▶ **YOUR ASSIGNMENT**: Throughout the records below, find each line holding "will" and copy it.

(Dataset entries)
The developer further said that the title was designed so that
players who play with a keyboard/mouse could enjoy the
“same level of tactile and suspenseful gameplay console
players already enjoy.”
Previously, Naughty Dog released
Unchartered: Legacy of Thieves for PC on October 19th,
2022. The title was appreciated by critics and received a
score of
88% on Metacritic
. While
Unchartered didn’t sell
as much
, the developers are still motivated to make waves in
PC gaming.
---
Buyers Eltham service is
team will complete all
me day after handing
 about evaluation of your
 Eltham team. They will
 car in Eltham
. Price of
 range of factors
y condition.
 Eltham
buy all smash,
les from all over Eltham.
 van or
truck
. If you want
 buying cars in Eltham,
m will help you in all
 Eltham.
...
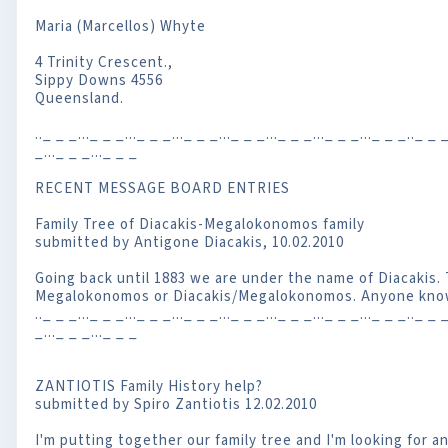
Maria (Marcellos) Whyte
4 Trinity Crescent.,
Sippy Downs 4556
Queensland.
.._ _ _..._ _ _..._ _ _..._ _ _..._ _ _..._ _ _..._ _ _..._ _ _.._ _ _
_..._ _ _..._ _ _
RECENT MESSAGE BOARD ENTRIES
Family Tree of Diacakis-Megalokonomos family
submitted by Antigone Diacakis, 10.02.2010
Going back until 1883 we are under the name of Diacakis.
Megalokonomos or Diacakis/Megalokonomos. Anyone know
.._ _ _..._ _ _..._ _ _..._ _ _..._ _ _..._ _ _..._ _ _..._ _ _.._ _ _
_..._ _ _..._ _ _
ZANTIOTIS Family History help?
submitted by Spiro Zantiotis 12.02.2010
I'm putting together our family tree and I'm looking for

▶ **ANSWER TO THIS EXERCISE**:
team will complete all
 Eltham team. They will
m will help you in all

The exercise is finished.